Consider this scenario:

  • I am developing a program FooSuite that uses a GPL-licenced library QuuxTools
  • I release the program FooSuite 1.0 under GPL

Later on I discover that, for some reason, I need to licence the program to someone on different terms.

  • I remove the dependency on GPL via QuuxTools, by either...

    • rewriting the program not to use this library any longer
    • obtaining a different licence for QuuxTools (if it's dual-licenced; see PyQt)
  • I release FooSuite 1.1 under a non-GPL licence.

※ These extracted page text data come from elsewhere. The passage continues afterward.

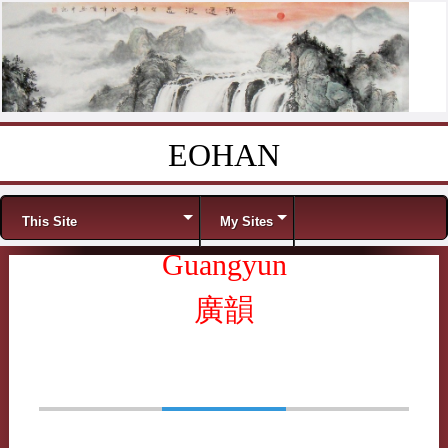
EOHAN
Skip to content
Menu
This Site
My Sites
Guangyun
廣韻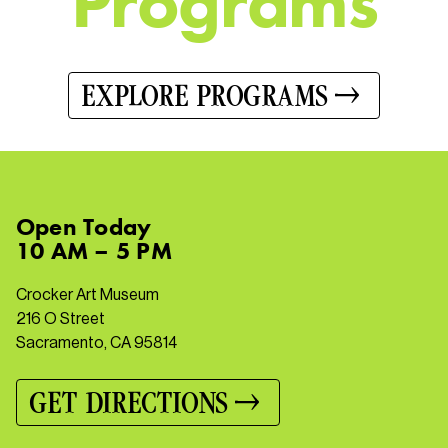
P
r
o
g
r
a
m
s
EXPLORE PROGRAMS
Open
Today
10 AM – 5 PM
Crocker Art Museum
216 O Street
Sacramento, CA 95814
GET DIRECTIONS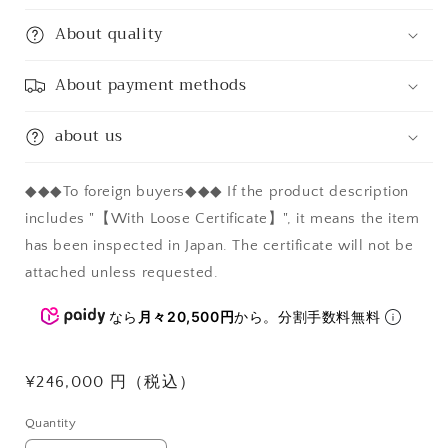
About quality
About payment methods
about us
◆◆◆To foreign buyers◆◆◆ If the product description
includes "【With Loose Certificate】", it means the item
has been inspected in Japan. The certificate will not be
attached unless requested.
なら
月々20,500円
から。分割手数料無料
Regular
¥246,000 円（税込）
price
Quantity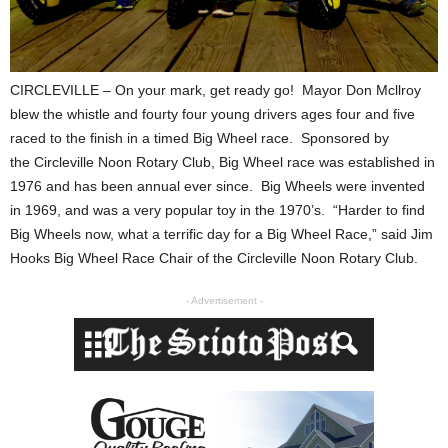
CIRCLEVILLE – On your mark, get ready go! Mayor Don Mcllroy
blew the whistle and fourty four young drivers ages four and five
raced to the finish in a timed Big Wheel race.
Sponsored by
the Circleville Noon Rotary Club,
Big Wheel race was established in
1976 and has been annual ever since. Big Wheels were invented
in 1969, and was a very popular toy in the 1970’s. “Harder to find
Big Wheels now, w
hat a terrific day for a Big Wheel Race,”
said Jim
Hooks Big Wheel Race Chair of the Circleville Noon Rotary Club.
- Advertisement -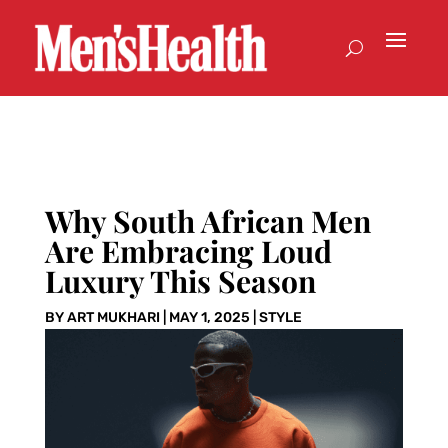
Why South African Men
Are Embracing Loud
Luxury This Season
BY
ART MUKHARI
|
MAY 1, 2025
|
STYLE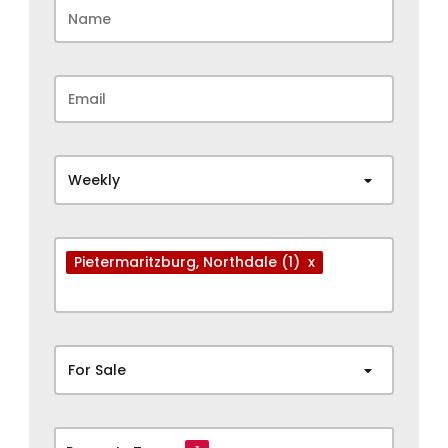
Weekly
Pietermaritzburg
, Northdale
(1)
x
For Sale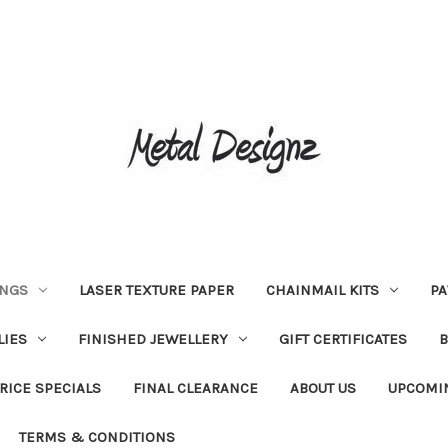
INGS
LASER TEXTURE PAPER
CHAINMAIL KITS
PA
LIES
FINISHED JEWELLERY
GIFT CERTIFICATES
RICE SPECIALS
FINAL CLEARANCE
ABOUT US
UPCOMI
TERMS & CONDITIONS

However, FooSuite 1.1 is still a derivative work from FooSuite 1.0. I understand that it's not legal for a stranger to do what I did, but am I myself - as the owner of FooSuite - free from this restriction?


1 Answer 1


So long as you retain the copyright to all the code that is part of FooSuite (this gets problematic if you've incorporated code from the community unless you got the contributors to assign their copyright to you), you are free to distribute the code under as many different licenses as you'd like. So you could release FooSuite 1.1 under a different license.

Of course, someone else could take the code to FooSuite 1.0 that is already released under the GPL and create their own OpenFooSuite 1.1 that would be under the GPL and incorporate whatever functionality you added for the 1.1 release. If there is a reasonably large community interested in FooSuite, it can be very difficult for your closed source version to compete with the open version.

  • 6
    Note that more than one open source project was killed by it's fork (usually slowly). XFree86 is one example, it was replaced by X.Org. OpenOffice (now "Apache OpenOffice") resulted in a similar fork, called LibreOffice which may or may not turn out to be the sole survivor of the two. Commented Dec 10, 2012 at 12:22
  • 3
    +1 for the solid answer. Remember that "Not using the GPL" is not the same as "Not open source". Pardoning the triple negative there, GPL is not the only route (license) to having open source. There's a whole host of alternatives. GPL may actually be inhibiting adoption by others because of its viral nature.